What to work on:
What lines of the data below include the word "üncü"? Report them by copying each.

Recorded information:
********************

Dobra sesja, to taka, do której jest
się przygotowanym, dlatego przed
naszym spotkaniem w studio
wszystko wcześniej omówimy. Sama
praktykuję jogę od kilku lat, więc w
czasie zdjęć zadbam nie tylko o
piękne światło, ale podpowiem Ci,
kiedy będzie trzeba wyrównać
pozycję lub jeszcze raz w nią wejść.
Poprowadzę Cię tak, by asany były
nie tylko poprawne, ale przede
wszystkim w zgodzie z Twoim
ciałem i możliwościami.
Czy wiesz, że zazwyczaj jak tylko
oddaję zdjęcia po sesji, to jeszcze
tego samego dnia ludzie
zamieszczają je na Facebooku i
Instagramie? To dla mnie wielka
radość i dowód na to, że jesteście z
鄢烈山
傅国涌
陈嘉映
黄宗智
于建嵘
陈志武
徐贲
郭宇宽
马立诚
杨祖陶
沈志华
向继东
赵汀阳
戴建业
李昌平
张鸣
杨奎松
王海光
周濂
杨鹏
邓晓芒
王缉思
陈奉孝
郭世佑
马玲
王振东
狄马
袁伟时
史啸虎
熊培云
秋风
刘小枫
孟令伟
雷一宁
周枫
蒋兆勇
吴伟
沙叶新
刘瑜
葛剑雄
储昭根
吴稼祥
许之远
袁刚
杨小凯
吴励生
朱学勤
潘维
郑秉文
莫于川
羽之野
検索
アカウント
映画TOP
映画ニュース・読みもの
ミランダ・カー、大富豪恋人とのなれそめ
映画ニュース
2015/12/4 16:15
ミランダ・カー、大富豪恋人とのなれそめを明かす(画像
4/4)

********************

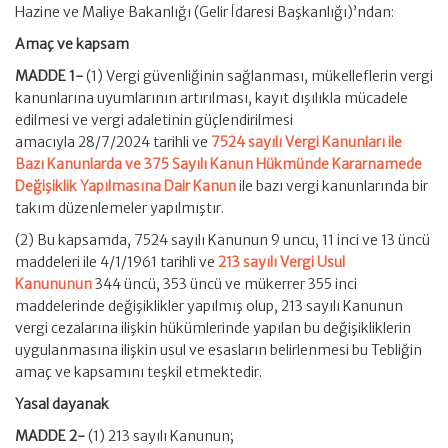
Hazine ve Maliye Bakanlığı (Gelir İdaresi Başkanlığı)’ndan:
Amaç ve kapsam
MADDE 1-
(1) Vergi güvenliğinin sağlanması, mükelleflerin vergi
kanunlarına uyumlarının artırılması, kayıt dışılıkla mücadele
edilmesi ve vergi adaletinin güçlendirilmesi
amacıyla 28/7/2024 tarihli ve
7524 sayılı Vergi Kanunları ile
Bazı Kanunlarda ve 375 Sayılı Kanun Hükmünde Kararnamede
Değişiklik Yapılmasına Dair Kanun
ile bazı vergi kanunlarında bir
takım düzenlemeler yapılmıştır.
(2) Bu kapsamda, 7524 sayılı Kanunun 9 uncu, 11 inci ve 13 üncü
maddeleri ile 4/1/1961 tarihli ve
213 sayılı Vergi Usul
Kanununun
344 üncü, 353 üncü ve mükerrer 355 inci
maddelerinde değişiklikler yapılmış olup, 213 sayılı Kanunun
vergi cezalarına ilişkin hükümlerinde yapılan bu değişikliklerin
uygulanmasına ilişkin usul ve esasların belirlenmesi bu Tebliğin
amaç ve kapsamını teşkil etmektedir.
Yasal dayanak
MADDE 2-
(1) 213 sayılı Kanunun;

********************

Written response:
(2) Bu kapsamda, 7524 sayılı Kanunun 9 uncu, 11 inci ve 13 üncü
344 üncü, 353 üncü ve mükerrer 355 inci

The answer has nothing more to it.